The black and white fur mammal left the fox hanging and answered not so important phone call, she turned her back to the doctor and left the info booth, the elder saw incredulously while whisperings were heard around.

"Could you believe it? She doesn't even obey the doctor" the pig said.

"Inconceivable, is this a good service?" a mare commented.

"Hey! Miss, miss? Could you hear me, please? Miss?" the old fox claimed unsuccessfully.

"What did you say?" the skunk replied.

"I said if you could tell me where's Mr..."

"Sorry Cody, I couldn't hear you, there's a lot of noisy and..." she looked at the fox contemptuously "troublesome mammals here." she turned again and ignored everyone.

"Hey, listen!" the doctor shouted while he followed the skunk slowly because of his injured leg "Nurse! I can't walk faster, please don't go when I'm ta... AAAHHHHHH!"

The elder tried to reach the obnoxious skunk vainly, but he tripped and fell spectacularly against the floor, whipping his cane and making a big noise that made every mammal looked at him.

"Good Heavens! Are you alright?" the same mare asked him with worry.

"Ouch my leg!" the poor fox complained while he tightened up his leg with both paws.

"Quick kids, help me to lift him up!" the pig ordered to his two children.

"NO!" the elder shouted so loud than even the she-skunk turned to look at him "I have no need for your pity! Do you think I can't do it by myself?" the vulpine yelled grumpily "Maybe I was an old fox with an injured leg" he reached and took his cane "... but I'm not a disabled. I'm not a worthless!"

The pig tried to take the fox by the arm but he refused, loosening up immediately and slowly he stood up aided only by his cane.

"Are you okay?" the she-skunk asked very worried "I'll call you later Cody" she whispered to his phone.

"Yes miss, I'm fine." he replied her annoyed while he shook off his pants and coat "Because you only could provide information, would you mind telling me where's the Office of Human Resources? I just remembered they can also give me a copy of the patient's medical file there, and also, I'll leave a complain to the Director about the hospital staff."

"T-t-t the Director!? Hey, Doctor Fouse, wait a second!" the nurse exclaimed with fear.

"Could I go with you?" the mare asked the fox.

"Me too? We could go together to complain about the bad service." the pig added "Do you really are ok?"

"That's not necessary, I can for my own! But… having witnesses that support you doesn't sound bad..." the fox pondered with his paw on the chin.

"I know where's Human Resources, doctor!" a tall caribou commented.

The vulpine and the rest of the mammals walked away together from the info booth.

"Wait, Doctor Fouse, this isn't necessary, Doctor Fouse... Doctor Fouse!"

The nurse left her post and reached the elder. After a long chat between the patients, the skunk and the doctor, the nurse came back to her post, began to work and gave Mr. Otterton's medical file to the old fox doctor.

* * *

10 minutes and 20 stories later, the old doctor was outside the elevator and he walked directly to the room 2077, where the otter diagnosed as savage was hospitalized. At the room's entrance, a wolf with a dart rifle was waiting for him and, without wasting more time, he opened the door not before warning that the patient was extremely dangerous and call him if he needed something.

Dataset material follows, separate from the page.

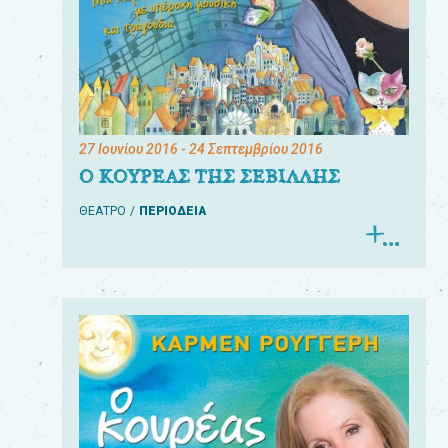
27 Ιουνίου 2016
- 24 Σεπτεμβρίου 2016
Ο ΚΟΥΡΕΑΣ ΤΗΣ ΣΕΒΙΛΛΗΣ
ΘΕΑΤΡΟ
ΠΕΡΙΟΔΕΙΑ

"Thank you very much young wolf." the fox said while he was closing the door "Whew! That was a close one!" he said with a younger voice.

The doctor took off the coat, the glasses and even the fake beard, revealing a young fox, Nick. He looked sideways the room and saw no one, he looked at the wall clock that showing 3:30, it seemed he has taken the little performance too serious. Then he looked to the right and instead of a patient bed there was a big transparent wall that divided the room and inside it, there was an empty habitat like the one he and Judy saw when they found the missing mammals almost a week ago. Nick got close to the big window looking for the otter.

"GRGRGRRGRGRGRARARA"

"Shoot, sonova…!"

Nick was taken off-guard by a wild Mr. Otterton who was hidden below some of the habitat's furnishings, luckily, he wasn't scared for so long because the otter was tied up to a big pole at the center of his room.

"Well, I think you haven't changed a little, Mr. Otterton"

"Excuse me but, who are you?"

"Ah?"

A little female otter entered the room, she was wearing a big lavender sweater and carried a hospital food tray. She was Mrs. Otterton, Emmitt's wife.

* * *

 _ **Author notes:**_

 _Hello again articulate fellas! Sorry to take too long but I have been very busy with my life, here you have a new chapter. Sorry if it feels a bit like a filler, but I want to write a chapter showing Nick's master of disguise abilities and make some references. If you didn't catch it, this episode is strongly inspired by one of my favorite TV drama series of all time, House M.D. The same way Zootopia have a lot of references, I wanted to make the same with my fanfic, personally, I always had thought that Nick's personality before being Judy's friend was alike to House; a sarcastic man, brutality honest and insensitive, but very funny at the same time. I hope I had done a good job with Doctor Fouse personality._

 _This episode is dedicated to all those bureaucrats and other government employees who make Flash and his friends look like fast gazelles._

 _Thanks for reading, I hope to update this translation soon, Nick is about to meet the sweet and gorgeous Mrs. Otterton. See ya!_


	7. Mrs Otterton's Tips

**Chapter 7: Mr's Otterton's Tips**

After some inconveniences, Nick had entered the room where Mr. Otterton was interned, but the fox just met someone who definitely wasn't Judy. A little she-otter entered the same room, she was a middle-aged but gorgeous female; she had a confused and sad look, her beautiful emerald-green-eyes watched the confused vulpine. The semi-aquatic mammal was wearing a lavender sweater and an informal but comfy purple clothes as the mother she was, while she carried a hospital food tray.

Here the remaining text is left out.